::: The input
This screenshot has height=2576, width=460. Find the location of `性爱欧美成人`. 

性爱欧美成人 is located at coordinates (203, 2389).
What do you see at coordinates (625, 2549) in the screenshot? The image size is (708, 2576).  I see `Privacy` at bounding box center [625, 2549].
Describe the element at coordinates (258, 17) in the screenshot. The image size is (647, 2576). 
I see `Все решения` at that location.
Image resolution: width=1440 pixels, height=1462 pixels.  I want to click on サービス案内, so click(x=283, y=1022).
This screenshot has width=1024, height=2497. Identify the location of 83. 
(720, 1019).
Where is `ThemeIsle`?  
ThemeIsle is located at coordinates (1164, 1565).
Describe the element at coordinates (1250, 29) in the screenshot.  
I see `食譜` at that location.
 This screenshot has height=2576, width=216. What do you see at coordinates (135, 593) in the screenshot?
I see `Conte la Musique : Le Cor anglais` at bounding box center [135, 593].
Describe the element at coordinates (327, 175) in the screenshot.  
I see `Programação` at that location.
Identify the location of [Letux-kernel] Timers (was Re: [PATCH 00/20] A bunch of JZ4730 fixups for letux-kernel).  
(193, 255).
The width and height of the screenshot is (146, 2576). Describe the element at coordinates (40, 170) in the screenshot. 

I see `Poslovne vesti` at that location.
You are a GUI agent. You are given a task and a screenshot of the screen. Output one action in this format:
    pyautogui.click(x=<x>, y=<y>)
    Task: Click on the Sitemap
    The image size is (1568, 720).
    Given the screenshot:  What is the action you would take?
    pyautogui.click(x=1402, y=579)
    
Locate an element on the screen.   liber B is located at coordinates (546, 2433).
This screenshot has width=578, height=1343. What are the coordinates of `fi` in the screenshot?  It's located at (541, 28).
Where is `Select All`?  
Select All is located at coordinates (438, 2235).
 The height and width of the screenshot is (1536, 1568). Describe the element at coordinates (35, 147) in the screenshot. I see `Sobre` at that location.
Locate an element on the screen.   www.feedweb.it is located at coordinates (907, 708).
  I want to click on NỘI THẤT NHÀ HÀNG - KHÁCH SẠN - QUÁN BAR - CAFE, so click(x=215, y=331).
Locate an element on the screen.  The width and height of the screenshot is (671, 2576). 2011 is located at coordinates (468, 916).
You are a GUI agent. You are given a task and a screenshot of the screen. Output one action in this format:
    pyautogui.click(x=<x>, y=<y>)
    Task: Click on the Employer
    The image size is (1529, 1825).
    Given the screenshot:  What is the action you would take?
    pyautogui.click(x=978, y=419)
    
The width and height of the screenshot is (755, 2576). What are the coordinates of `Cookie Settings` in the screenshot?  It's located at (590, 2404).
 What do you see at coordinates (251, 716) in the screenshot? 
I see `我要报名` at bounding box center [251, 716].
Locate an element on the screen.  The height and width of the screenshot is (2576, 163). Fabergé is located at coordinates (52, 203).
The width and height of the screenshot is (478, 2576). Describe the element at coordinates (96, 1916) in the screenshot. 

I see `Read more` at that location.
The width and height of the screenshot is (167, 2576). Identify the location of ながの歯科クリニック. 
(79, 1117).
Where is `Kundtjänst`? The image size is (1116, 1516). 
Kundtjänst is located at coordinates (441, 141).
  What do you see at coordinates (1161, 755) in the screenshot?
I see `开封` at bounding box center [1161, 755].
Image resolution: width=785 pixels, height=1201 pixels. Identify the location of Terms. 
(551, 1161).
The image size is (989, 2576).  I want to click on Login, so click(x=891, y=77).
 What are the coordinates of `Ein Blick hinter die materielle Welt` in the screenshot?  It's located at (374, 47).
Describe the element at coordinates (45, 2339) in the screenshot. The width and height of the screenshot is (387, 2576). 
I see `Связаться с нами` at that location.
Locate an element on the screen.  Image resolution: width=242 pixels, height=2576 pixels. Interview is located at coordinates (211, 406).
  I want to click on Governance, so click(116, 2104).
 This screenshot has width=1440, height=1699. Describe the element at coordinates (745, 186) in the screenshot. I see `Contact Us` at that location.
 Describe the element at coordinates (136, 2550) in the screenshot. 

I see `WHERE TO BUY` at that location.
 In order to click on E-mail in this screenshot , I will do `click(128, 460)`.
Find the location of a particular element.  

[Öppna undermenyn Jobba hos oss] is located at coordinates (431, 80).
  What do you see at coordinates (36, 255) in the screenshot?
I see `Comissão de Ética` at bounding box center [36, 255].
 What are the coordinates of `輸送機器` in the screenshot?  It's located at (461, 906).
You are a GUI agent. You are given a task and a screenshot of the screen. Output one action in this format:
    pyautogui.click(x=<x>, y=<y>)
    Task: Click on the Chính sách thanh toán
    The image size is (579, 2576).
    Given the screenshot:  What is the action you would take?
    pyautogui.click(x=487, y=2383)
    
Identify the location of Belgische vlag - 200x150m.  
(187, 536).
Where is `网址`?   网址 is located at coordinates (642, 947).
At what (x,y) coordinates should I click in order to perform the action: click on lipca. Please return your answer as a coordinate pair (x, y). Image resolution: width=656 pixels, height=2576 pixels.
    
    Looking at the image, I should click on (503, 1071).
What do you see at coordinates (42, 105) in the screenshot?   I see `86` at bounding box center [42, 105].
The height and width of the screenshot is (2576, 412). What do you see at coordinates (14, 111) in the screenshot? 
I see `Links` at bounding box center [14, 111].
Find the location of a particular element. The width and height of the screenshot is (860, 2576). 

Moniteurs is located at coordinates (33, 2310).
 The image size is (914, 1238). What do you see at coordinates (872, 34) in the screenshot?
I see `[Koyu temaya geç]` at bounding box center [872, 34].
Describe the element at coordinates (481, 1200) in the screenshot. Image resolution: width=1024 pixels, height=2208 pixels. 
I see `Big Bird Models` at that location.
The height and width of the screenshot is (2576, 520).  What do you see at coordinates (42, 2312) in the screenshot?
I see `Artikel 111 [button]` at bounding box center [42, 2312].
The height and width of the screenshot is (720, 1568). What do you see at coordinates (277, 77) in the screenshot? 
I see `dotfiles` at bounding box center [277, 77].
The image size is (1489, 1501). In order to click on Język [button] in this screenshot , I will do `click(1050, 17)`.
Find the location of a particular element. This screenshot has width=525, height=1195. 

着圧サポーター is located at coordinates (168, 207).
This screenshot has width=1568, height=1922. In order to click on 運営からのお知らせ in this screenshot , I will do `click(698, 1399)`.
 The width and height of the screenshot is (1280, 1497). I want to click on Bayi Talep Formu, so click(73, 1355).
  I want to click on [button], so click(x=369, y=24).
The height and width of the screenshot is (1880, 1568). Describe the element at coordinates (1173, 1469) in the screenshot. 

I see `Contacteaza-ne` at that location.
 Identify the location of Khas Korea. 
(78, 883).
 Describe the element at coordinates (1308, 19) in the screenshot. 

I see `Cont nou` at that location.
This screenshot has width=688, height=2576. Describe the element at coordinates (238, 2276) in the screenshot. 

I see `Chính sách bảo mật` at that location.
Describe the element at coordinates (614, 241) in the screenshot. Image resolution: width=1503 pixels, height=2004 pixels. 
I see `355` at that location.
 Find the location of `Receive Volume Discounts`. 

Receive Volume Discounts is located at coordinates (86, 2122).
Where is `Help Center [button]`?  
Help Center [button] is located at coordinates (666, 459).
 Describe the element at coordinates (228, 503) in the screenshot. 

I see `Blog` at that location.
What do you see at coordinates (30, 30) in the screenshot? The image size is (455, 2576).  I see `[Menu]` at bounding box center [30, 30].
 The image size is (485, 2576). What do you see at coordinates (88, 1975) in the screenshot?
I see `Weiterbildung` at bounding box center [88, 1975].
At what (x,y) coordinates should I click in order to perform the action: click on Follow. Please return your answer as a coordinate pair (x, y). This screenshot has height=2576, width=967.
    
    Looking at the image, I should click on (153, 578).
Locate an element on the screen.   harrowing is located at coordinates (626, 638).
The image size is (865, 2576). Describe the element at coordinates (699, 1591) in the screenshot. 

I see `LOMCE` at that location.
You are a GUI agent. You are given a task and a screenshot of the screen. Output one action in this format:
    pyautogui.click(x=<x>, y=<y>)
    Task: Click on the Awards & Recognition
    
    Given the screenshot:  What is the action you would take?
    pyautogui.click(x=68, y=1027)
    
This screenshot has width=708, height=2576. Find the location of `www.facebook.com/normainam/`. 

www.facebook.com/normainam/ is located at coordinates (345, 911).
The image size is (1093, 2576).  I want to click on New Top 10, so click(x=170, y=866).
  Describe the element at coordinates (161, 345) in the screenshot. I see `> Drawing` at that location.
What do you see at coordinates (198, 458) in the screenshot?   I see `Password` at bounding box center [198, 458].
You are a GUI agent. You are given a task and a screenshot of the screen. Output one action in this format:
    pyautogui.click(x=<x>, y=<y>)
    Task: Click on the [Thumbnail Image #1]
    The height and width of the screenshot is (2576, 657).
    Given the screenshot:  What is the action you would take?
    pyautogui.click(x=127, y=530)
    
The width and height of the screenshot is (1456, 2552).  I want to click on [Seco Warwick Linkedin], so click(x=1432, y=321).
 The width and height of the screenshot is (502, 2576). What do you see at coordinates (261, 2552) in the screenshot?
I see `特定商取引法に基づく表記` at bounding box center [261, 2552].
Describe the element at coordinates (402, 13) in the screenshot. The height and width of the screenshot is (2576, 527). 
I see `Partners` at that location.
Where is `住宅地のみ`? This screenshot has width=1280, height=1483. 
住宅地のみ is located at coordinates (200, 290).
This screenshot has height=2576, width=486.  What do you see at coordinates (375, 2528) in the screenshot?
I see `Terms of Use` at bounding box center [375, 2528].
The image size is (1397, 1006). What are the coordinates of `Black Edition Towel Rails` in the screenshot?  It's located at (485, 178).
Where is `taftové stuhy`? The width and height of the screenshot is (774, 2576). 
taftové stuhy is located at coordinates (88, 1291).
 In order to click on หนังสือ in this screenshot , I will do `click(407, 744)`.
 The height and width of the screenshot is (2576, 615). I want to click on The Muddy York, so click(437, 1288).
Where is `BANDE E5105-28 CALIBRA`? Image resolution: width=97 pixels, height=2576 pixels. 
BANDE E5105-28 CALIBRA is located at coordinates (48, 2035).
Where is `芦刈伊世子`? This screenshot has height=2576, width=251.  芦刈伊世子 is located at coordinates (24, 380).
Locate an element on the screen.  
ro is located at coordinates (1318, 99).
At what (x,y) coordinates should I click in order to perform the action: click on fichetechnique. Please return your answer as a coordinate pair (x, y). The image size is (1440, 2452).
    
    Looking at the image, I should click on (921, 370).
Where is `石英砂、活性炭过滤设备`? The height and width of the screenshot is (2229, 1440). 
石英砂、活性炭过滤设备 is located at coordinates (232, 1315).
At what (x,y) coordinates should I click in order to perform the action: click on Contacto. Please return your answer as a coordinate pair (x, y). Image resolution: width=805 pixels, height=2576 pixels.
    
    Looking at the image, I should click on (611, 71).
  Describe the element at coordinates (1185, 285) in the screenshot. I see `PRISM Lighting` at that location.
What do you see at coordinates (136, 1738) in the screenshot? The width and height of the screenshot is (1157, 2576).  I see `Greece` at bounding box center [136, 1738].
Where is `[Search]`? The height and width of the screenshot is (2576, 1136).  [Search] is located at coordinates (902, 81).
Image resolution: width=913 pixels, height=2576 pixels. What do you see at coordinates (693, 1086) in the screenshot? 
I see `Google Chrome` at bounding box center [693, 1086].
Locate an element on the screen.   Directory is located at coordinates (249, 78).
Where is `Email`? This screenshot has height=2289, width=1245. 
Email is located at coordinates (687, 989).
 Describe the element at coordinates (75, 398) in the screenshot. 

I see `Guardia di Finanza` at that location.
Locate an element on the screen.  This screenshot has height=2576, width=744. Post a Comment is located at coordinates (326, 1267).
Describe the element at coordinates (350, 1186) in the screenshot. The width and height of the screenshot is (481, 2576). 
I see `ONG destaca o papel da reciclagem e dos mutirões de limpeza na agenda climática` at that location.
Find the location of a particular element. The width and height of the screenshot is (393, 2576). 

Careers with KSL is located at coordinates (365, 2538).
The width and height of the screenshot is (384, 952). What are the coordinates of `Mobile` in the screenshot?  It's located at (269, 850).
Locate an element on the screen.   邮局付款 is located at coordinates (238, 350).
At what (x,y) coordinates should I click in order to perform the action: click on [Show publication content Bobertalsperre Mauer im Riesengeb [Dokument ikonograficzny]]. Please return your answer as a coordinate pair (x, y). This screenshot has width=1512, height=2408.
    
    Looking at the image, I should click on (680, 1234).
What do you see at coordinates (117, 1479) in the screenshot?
::::::
» **Task goal**: Having output the line that contains "The image size is (1568, 720).", stop. Every line before it, back to the first line of the data, must be reproduced exactly.

» **Completed task**:
This screenshot has height=2576, width=460. Find the location of `性爱欧美成人`. 

性爱欧美成人 is located at coordinates (203, 2389).
What do you see at coordinates (625, 2549) in the screenshot? The image size is (708, 2576).  I see `Privacy` at bounding box center [625, 2549].
Describe the element at coordinates (258, 17) in the screenshot. The image size is (647, 2576). 
I see `Все решения` at that location.
Image resolution: width=1440 pixels, height=1462 pixels.  I want to click on サービス案内, so click(x=283, y=1022).
This screenshot has width=1024, height=2497. Identify the location of 83. 
(720, 1019).
Where is `ThemeIsle`?  
ThemeIsle is located at coordinates (1164, 1565).
Describe the element at coordinates (1250, 29) in the screenshot.  
I see `食譜` at that location.
 This screenshot has height=2576, width=216. What do you see at coordinates (135, 593) in the screenshot?
I see `Conte la Musique : Le Cor anglais` at bounding box center [135, 593].
Describe the element at coordinates (327, 175) in the screenshot.  
I see `Programação` at that location.
Identify the location of [Letux-kernel] Timers (was Re: [PATCH 00/20] A bunch of JZ4730 fixups for letux-kernel).  
(193, 255).
The width and height of the screenshot is (146, 2576). Describe the element at coordinates (40, 170) in the screenshot. 

I see `Poslovne vesti` at that location.
You are a GUI agent. You are given a task and a screenshot of the screen. Output one action in this format:
    pyautogui.click(x=<x>, y=<y>)
    Task: Click on the Sitemap
    The image size is (1568, 720).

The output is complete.